Benita Gil Lamiel (14 January 1913 – 26 July 2015) was a Spanish teacher and syndicalist organizer.

She was made a Commander of the Order of Isabella the Catholic in 2014, at age 101.

==Biography==
The daughter of a farmer, Benita Gil Lamiel spent her childhood in La Ginebrosa, although the nucleus of her family came from and resided in Mas de las Matas, where she went to school from ages 11 to 14. In 1928 the family moved to Zaragoza. There she pursued a teaching career from 1928 to 1932, becoming the first woman in her family to earn a university degree. She was one of a large number of women teachers to be hired under the Second Republic's Professional Teaching Plan.
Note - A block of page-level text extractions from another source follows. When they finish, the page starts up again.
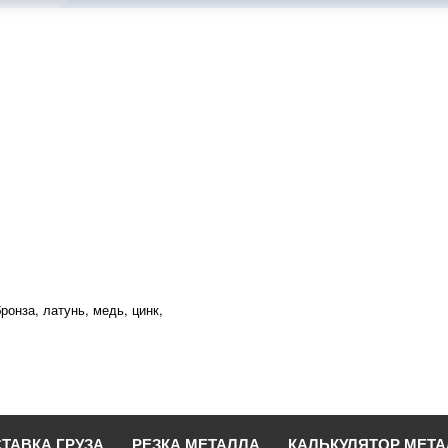
ронза, латунь, медь, цинк,
ТАВКА ГРУЗА
РЕЗКА МЕТАЛЛА
КАЛЬКУЛЯТОР МЕТ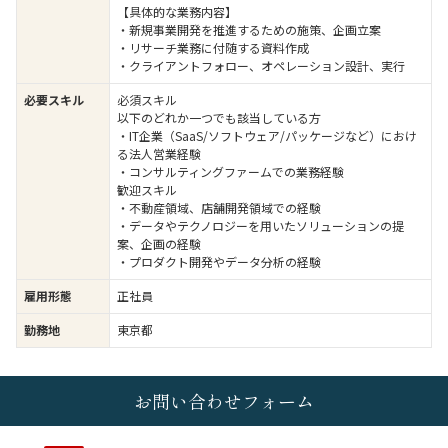
【具体的な業務内容】
・新規事業開発を推進するための施策、企画立案
・リサーチ業務に付随する資料作成
・クライアントフォロー、オペレーション設計、実行
必要スキル
必須スキル
以下のどれか一つでも該当している方
・IT企業（SaaS/ソフトウェア/パッケージなど）におけ
る法人営業経験
・コンサルティングファームでの業務経験
歓迎スキル
・不動産領域、店舗開発領域での経験
・データやテクノロジーを用いたソリューションの提
案、企画の経験
・プロダクト開発やデータ分析の経験
雇用形態
正社員
勤務地
東京都
お問い合わせフォーム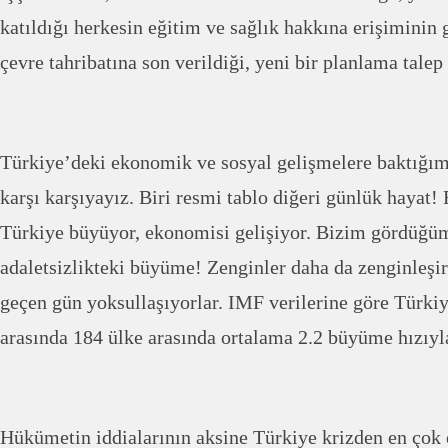
katıldığı herkesin eğitim ve sağlık hakkına erişiminin g
çevre tahribatına son verildiği, yeni bir planlama talep
Türkiye’deki ekonomik ve sosyal gelişmelere baktığımı
karşı karşıyayız. Biri resmi tablo diğeri günlük hayat
Türkiye büyüyor, ekonomisi gelişiyor. Bizim gördüğ
adaletsizlikteki büyüme! Zenginler daha da zenginleşirk
geçen gün yoksullaşıyorlar. IMF verilerine göre Türkiy
arasında 184 ülke arasında ortalama 2.2 büyüme hızıyla
Hükümetin iddialarının aksine Türkiye krizden en çok 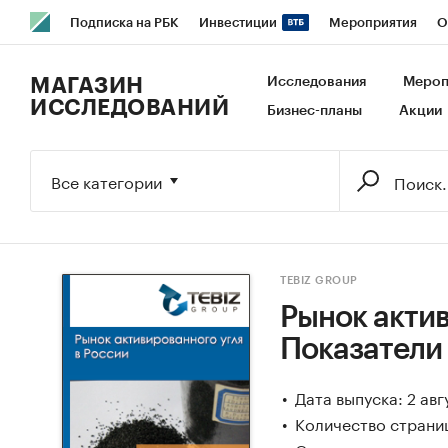
Подписка на РБК
Инвестиции
Мероприятия
О
РБК Образование
РБК Курсы
РБК Life
Тренды
В
МАГАЗИН
Исследования
Мероп
ИССЛЕДОВАНИЙ
Бизнес-планы
Акции
Исследования
Кредитные рейтинги
Франшизы
Га
Экономика
Бизнес
Технологии и медиа
Финансы
Все категории
TEBIZ GROUP
Рынок актив
Показатели
Дата выпуска: 2 авг
Количество страни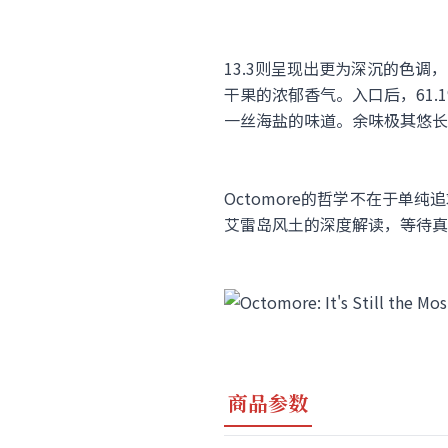
13.3则呈现出更为深沉的色
干果的浓郁香气。入口后，61
一丝海盐的味道。余味极其悠长
Octomore的哲学不在于单
艾雷岛风土的深度解读，等待真
商品参数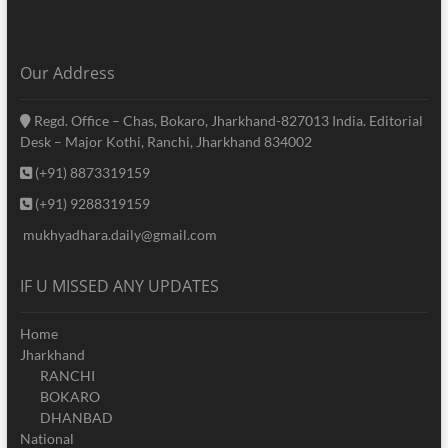
Our Address
Regd. Office – Chas, Bokaro, Jharkhand-827013 India. Editorial
Desk – Major Kothi, Ranchi, Jharkhand 834002
(+91) 8873319159
(+91) 9288319159
mukhyadhara.daily@gmail.com
IF U MISSED ANY UPDATES
Home
Jharkhand
RANCHI
BOKARO
DHANBAD
National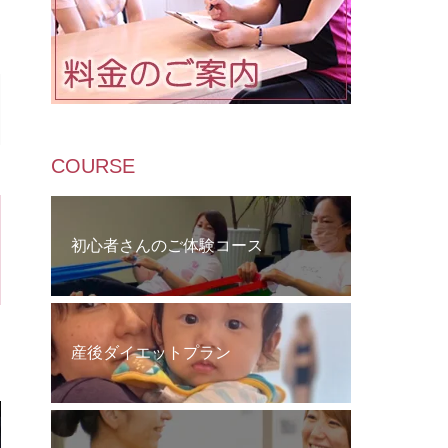
COURSE
初心者さんのご体験コース
産後ダイエットプラン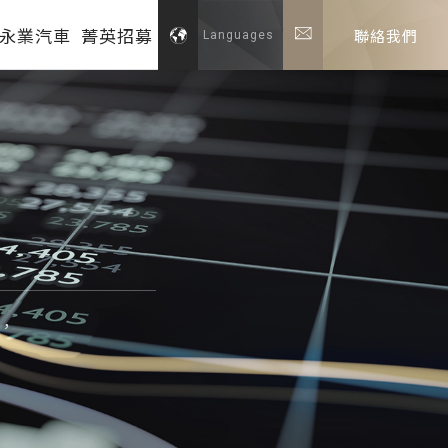
永業汽車
菁英招募
聯絡我們
Languages
，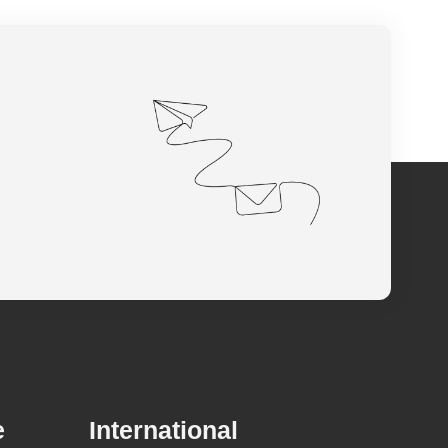
e
International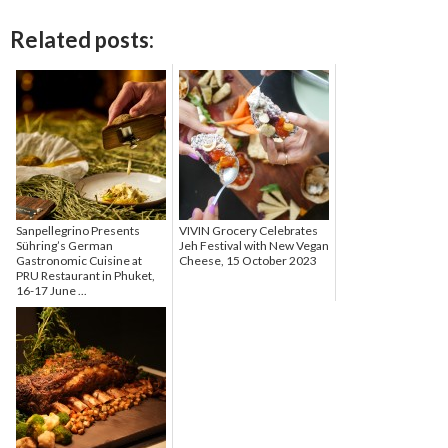
Related posts:
Sanpellegrino Presents
VIVIN Grocery Celebrates
Sühring’s German
Jeh Festival with New Vegan
Gastronomic Cuisine at
Cheese, 15 October 2023
PRU Restaurant in Phuket,
16-17 June ...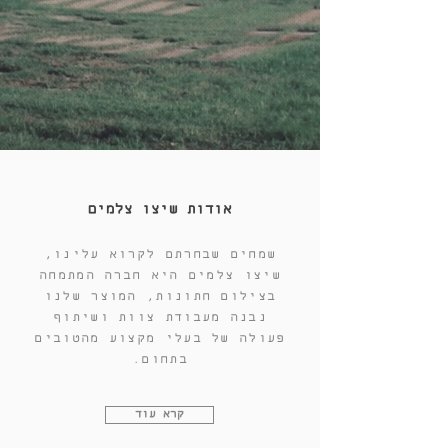
אודות שיצו צלמים
שמחים שבחרתם לקרוא עלינו,
שיצו צלמים היא חברה המתמחה
בצילום חתונות, המוצר שלנו
נבנה מעבודת צוות ושיתוף
פעולה של בעלי מקצוע מהטובים
בתחום.
קרא עוד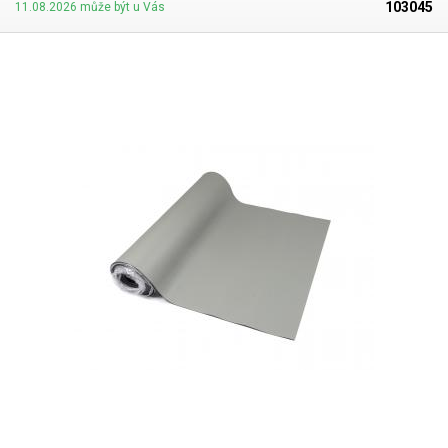
103045
11.08.2026 může být u Vás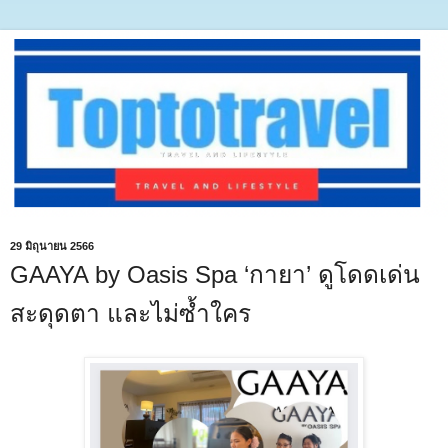
29 มิถุนายน 2566
GAAYA by Oasis Spa ‘กายา’ ดูโดดเด่น
สะดุดตา และไม่ซ้ำใคร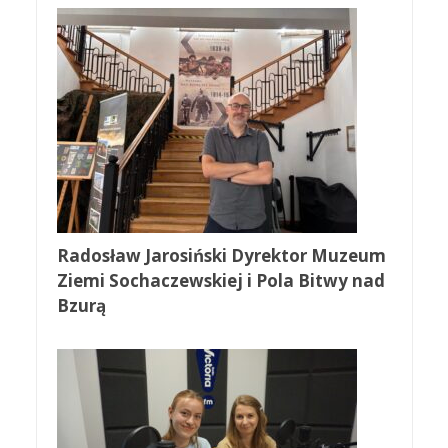
Radosław Jarosiński Dyrektor Muzeum
Ziemi Sochaczewskiej i Pola Bitwy nad
Bzurą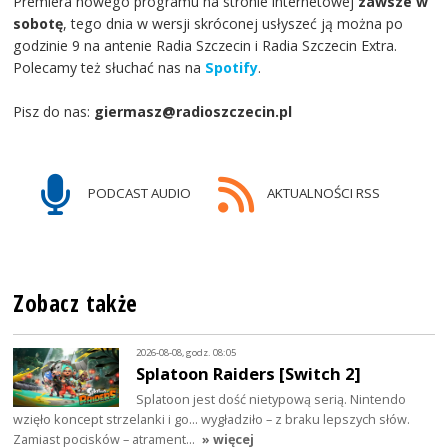
Premiera nowego programu na stronie internetowej
zawsze w
sobotę
, tego dnia w wersji skróconej usłyszeć ją można po
godzinie 9 na antenie Radia Szczecin i Radia Szczecin Extra.
Polecamy też słuchać nas na
Spotify
.
Pisz do nas:
giermasz@radioszczecin.pl
PODCAST AUDIO
AKTUALNOŚCI RSS
Zobacz także
2026-08-08, godz. 08:05
Splatoon Raiders [Switch 2]
Splatoon jest dość nietypową serią. Nintendo
wzięło koncept strzelanki i go… wygładziło – z braku lepszych słów.
Zamiast pocisków – atrament…
» więcej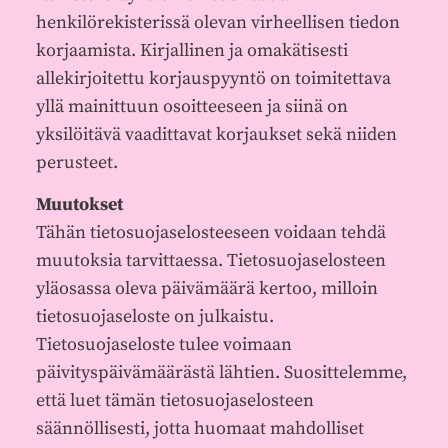
henkilörekisterissä olevan virheellisen tiedon
korjaamista. Kirjallinen ja omakätisesti
allekirjoitettu korjauspyyntö on toimitettava
yllä mainittuun osoitteeseen ja siinä on
yksilöitävä vaadittavat korjaukset sekä niiden
perusteet.
Muutokset
Tähän tietosuojaselosteeseen voidaan tehdä
muutoksia tarvittaessa. Tietosuojaselosteen
yläosassa oleva päivämäärä kertoo, milloin
tietosuojaseloste on julkaistu.
Tietosuojaseloste tulee voimaan
päivityspäivämäärästä lähtien. Suosittelemme,
että luet tämän tietosuojaselosteen
säännöllisesti, jotta huomaat mahdolliset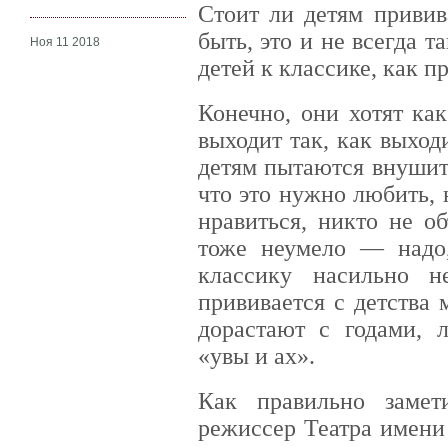
Стоит ли детям привив
быть, это и не всегда т
Ноя 11 2018
детей к классике, как п
Конечно, они хотят ка
выходит так, как выход
детям пытаются внушит
что это нужно любить,
нравиться, никто не об
тоже неумело — надо,
классику насильно н
прививается с детства 
дорастают с годами, л
«увы и ах».
Как правильно замет
режиссер Театра имени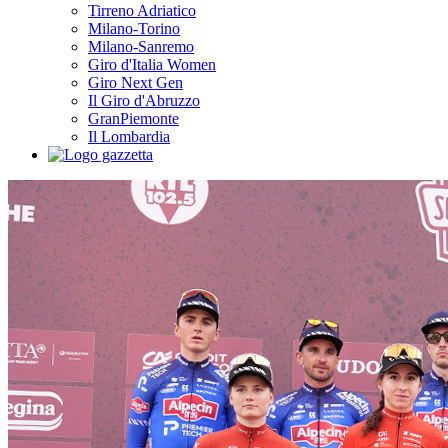
Tirreno Adriatico
Milano-Torino
Milano-Sanremo
Giro d'Italia Women
Giro Next Gen
Il Giro d'Abruzzo
GranPiemonte
Il Lombardia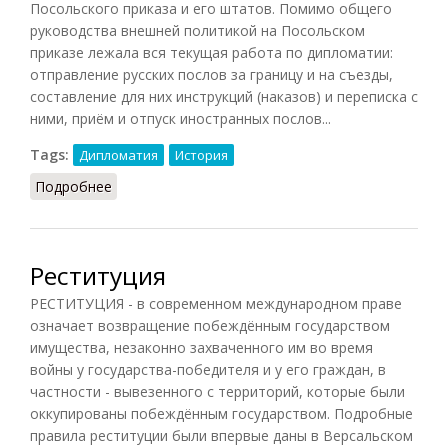
Посольского приказа и его штатов. Помимо общего
руководства внешней политикой на Посольском
приказе лежала вся текущая работа по дипломатии:
отправление русских послов за границу и на съезды,
составление для них инструкций (наказов) и переписка с
ними, приём и отпуск иностранных послов...
Tags:
Дипломатия
История
Подробнее
о Посольский приказ (Вышинский, 1948)
Реституция
РЕСТИТУЦИЯ - в современном международном праве
означает возвращение побеждённым государством
имущества, незаконно захваченного им во время
войны у государства-победителя и у его граждан, в
частности - вывезенного с территорий, которые были
оккупированы побеждённым государством. Подробные
правила реституции были впервые даны в Версальском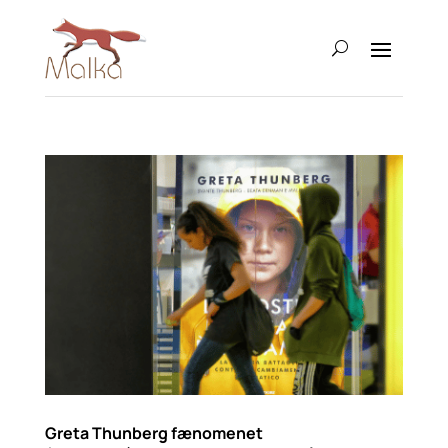
Greta Thunberg fænomenet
A member of the Provincial Association of Primary Education Teachers in Zaragoza, during the Civil War Gil worked as a teacher in Alcañiz, and beginning in April 1938, in Llançà, a circumstance that facilitated her departure from Spain. In January 1939 she went into exile in France, where she married Felipe Serrano, a fellow teacher who had been her partner since 1938, and with whom she had two children.

In 1950, her husband was expelled from France along with many other Spaniards. They were taken in by Czechoslovakia and were assigned to Ústí nad Labem, a city in northern Bohemia. The following year, in December 1951, Gil and her children, together with relatives of other Spaniards, were gathered in Toulouse where a night train took them to Prague. Gil worked as a textile company operator for eight years, and in the early 1960s, as a member of the Communist Party of Spain, she went to work for the World Federation of Trade Unions, an organization in which she served as a French interpreter and secretary of the Latin American Section for 17 years. In 1980, Gil and her husband returned to democratic Spain. However, in 1992, they moved back to Prague to be close to their children and grandchildren.

Gil was made a Commander of the Order of Isabella the Catholic in 2014. Receiving the honor in Prague, she recalled the circumstances of her long exile.

I was a teacher, and I always considered that if I stayed I would have been thrown out of teaching.

On 27 March 2014, she was granted the Title of Ambassador of Mas de las Matas and the Medal of the Faithful Villa of Mas de las Matas.

Benita Gil died in Prague on 26 July 2015 at age 102.